Both the newspaper publishers and the government have claimed that their proposed Royal Charters for a new system of press regulation are “Leveson-compliant;.”
But appearing before the Commons Culture, Media and Sport Committee, Sir Brian said that as a judge he could not comment on an issue of political controversy.
MPs on the committee expressed exasperation after he repeatedly refused to say whether rival proposals put forward by the Government and the newspaper industry complied with his recommendations.
Sir Brian said that he could not go beyond what he had said in his report.
“I don’t think I could do it because I would be entering into a political argument. I could legitimately be criticised for reaching conclusions about matters on which I had not heard evidence or listened to the contrary argument,” he said.

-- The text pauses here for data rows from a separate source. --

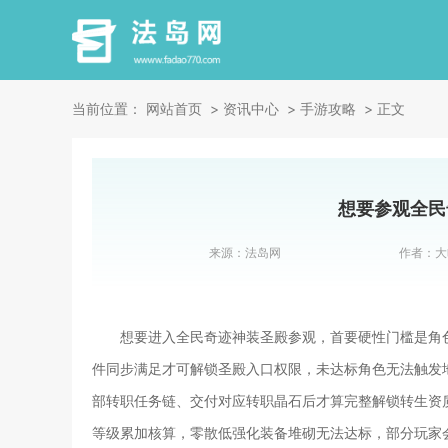
当前位置：
网站首页
资讯中心
手游攻略
正文
想要参观全民
来源：
法岛网
作者：
大
想要进入全民奇迹神装圣殿参观，首要硬性门槛是角
件同步满足才可解锁圣殿入口权限，未达标角色无法触发
部转职任务链、交付对应转职晶石后才算完整解锁转生资
等级累加核算，零散低强化装备堆砌无法达标，部分玩家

The committee chairman John Whittingdale voiced his “frustration” over Sir Brian’s refusal to comment further in the face of a political deadlock over the way forward.
“We have reached a position where the Prime Minister told me essentially we are stuck. Both sides are arguing that their version delivers your recommendations, that they will establish a system which is essentially Leveson system,” he said.

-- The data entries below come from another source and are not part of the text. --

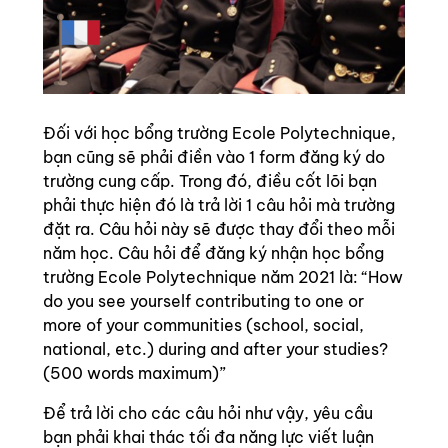
Đối với học bổng trường Ecole Polytechnique,
bạn cũng sẽ phải điền vào 1 form đăng ký do
trường cung cấp. Trong đó, điều cốt lõi bạn
phải thực hiện đó là trả lời 1 câu hỏi mà trường
đặt ra. Câu hỏi này sẽ được thay đổi theo mỗi
năm học. Câu hỏi để đăng ký nhận học bổng
trường Ecole Polytechnique năm 2021 là: “How
do you see yourself contributing to one or
more of your communities (school, social,
national, etc.) during and after your studies?
(500 words maximum)”
Để trả lời cho các câu hỏi như vậy, yêu cầu
bạn phải khai thác tối đa năng lực viết luận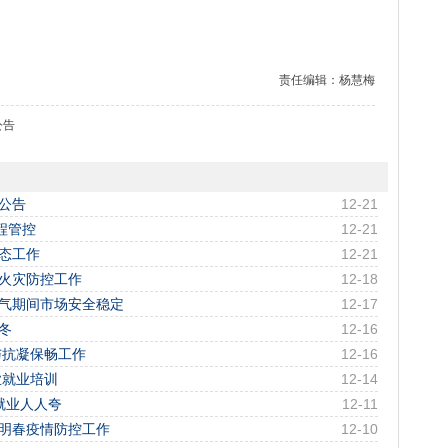
责任编辑：杨慧梅
公告
卖公告
12-21
程管控
12-21
形态工作
12-21
春火灾防控工作
12-18
天气期间市场安全稳定
12-17
冬
12-16
与抗凝保畅工作
12-16
业就业培训
12-14
就业人人夸
12-11
冬明春疫情防控工作
12-10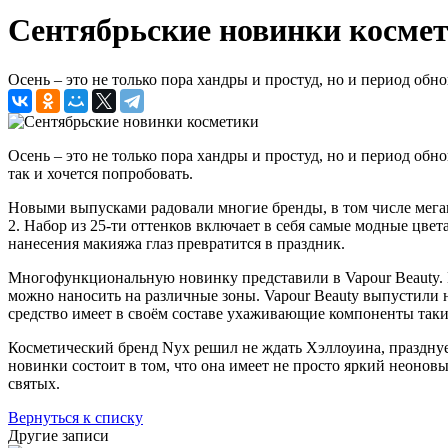
Сентябрьские новинки косме
Осень – это не только пора хандры и простуд, но и период обн
Осень – это не только пора хандры и простуд, но и период об
так и хочется попробовать.
Новыми выпусками радовали многие бренды, в том числе мегапол
2. Набор из 25-ти оттенков включает в себя самые модные цвет
нанесения макияжа глаз превратится в праздник.
Многофункциональную новинку представили в Vapour Beauty. К
можно наносить на различные зоны. Vapour Beauty выпустили на
средство имеет в своём составе ухаживающие компоненты таки
Косметический бренд Nyx решил не ждать Хэллоуина, празднуе
новинки состоит в том, что она имеет не просто яркий неоновы
святых.
Вернуться к списку
Другие записи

“You are somebody who has spent 15 months taking evidence, you are the head of an inquiry that cost £5 million, you took evidence from a huge range of people.
“It would be enormously helpful if in terms of trying to resolve these differences and trying to get an agreement if we could at least get your view on that subject.”

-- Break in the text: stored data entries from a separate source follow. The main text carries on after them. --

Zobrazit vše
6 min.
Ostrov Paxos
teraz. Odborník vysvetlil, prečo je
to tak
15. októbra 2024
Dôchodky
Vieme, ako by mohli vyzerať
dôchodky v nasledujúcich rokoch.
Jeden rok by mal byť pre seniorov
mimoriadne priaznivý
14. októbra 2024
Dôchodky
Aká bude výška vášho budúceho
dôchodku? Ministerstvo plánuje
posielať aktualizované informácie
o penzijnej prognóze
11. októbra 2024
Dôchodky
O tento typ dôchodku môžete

Sir Brian, however, told him: “It is all, with great respect, there. I can’t unpick that further. I deliberately put it all in so that everybody could read it.”
He added: “If you ask me to pick and choose then I come into the problem I’d need to know why, I’d need evidence, I’d need submissions. That’s how I work, it is a judicial exercise for me and I’ve finished and I don’t have any authority to do that.”
Earlier this week, the Privy Council rejected the industry’s proposals for a royal charter establishing a new system of regulation. It will meet again at the end of the month to consider possible changes to the Government’s proposed charter.